Retype exactly the lines from the line with "2 263 72 60" to the end of the data, keeping both boundary lines.

_ _ _ _ _ _ _

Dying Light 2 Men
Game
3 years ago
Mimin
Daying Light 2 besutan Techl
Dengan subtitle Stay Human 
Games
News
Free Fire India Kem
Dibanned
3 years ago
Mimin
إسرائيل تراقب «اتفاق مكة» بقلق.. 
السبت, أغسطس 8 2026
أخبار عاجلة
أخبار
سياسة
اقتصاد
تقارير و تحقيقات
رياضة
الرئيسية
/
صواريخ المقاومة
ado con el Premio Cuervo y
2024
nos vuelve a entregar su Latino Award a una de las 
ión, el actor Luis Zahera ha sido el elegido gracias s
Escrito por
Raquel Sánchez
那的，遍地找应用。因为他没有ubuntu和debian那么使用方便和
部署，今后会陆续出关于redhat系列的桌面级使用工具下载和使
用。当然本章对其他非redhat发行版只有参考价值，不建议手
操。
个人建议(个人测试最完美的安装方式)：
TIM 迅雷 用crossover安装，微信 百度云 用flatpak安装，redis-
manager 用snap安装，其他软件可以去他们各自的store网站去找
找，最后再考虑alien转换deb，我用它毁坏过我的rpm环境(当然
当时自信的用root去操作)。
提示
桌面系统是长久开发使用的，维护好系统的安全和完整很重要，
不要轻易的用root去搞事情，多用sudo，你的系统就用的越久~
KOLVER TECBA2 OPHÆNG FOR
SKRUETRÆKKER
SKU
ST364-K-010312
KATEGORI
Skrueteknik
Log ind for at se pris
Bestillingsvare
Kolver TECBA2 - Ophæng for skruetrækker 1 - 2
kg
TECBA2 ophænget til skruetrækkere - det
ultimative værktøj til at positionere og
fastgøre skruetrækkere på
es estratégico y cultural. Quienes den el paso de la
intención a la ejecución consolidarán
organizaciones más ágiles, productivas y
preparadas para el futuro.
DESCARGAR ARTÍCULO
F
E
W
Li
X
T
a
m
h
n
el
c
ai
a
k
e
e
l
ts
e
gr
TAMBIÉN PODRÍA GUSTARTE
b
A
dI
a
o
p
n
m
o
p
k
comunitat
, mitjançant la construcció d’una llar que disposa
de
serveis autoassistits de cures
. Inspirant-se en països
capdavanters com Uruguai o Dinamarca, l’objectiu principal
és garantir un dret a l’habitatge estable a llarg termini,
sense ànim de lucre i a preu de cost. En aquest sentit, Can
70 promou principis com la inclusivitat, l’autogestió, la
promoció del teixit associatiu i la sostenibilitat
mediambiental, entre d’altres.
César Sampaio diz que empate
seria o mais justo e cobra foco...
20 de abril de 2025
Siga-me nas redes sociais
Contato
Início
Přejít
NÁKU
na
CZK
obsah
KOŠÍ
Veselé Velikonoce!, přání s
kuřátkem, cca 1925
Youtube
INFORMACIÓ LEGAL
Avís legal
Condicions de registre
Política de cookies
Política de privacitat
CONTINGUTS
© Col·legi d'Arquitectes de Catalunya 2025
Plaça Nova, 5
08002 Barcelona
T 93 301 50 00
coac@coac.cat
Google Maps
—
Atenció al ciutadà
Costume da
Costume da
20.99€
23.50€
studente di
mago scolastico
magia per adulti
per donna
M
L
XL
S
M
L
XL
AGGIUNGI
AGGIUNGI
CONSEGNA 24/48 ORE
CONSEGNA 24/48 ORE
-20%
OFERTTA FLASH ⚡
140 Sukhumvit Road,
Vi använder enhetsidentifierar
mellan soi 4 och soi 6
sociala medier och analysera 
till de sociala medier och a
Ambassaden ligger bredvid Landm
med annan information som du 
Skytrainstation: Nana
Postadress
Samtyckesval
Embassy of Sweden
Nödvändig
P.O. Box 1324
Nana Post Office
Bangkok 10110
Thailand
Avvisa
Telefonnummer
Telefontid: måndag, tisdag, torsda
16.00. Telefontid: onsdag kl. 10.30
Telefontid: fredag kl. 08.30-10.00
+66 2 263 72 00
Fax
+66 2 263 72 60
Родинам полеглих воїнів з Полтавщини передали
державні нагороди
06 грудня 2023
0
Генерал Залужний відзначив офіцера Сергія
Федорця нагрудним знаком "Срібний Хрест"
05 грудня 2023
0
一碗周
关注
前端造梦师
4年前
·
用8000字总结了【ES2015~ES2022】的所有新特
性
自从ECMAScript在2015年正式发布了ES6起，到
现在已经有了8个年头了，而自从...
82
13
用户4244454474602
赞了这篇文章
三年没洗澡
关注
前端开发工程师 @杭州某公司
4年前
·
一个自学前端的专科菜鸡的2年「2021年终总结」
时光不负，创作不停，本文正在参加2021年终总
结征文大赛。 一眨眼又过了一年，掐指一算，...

_ _ _ _ _ _ _

- **SOLUTION FOR THIS EXERCISE**
+66 2 263 72 60
Родинам полеглих воїнів з Полтавщини передали
державні нагороди
06 грудня 2023
0
Генерал Залужний відзначив офіцера Сергія
Федорця нагрудним знаком "Срібний Хрест"
05 грудня 2023
0
一碗周
关注
前端造梦师
4年前
·
用8000字总结了【ES2015~ES2022】的所有新特
性
自从ECMAScript在2015年正式发布了ES6起，到
现在已经有了8个年头了，而自从...
82
13
用户4244454474602
赞了这篇文章
三年没洗澡
关注
前端开发工程师 @杭州某公司
4年前
·
一个自学前端的专科菜鸡的2年「2021年终总结」
时光不负，创作不停，本文正在参加2021年终总
结征文大赛。 一眨眼又过了一年，掐指一算，...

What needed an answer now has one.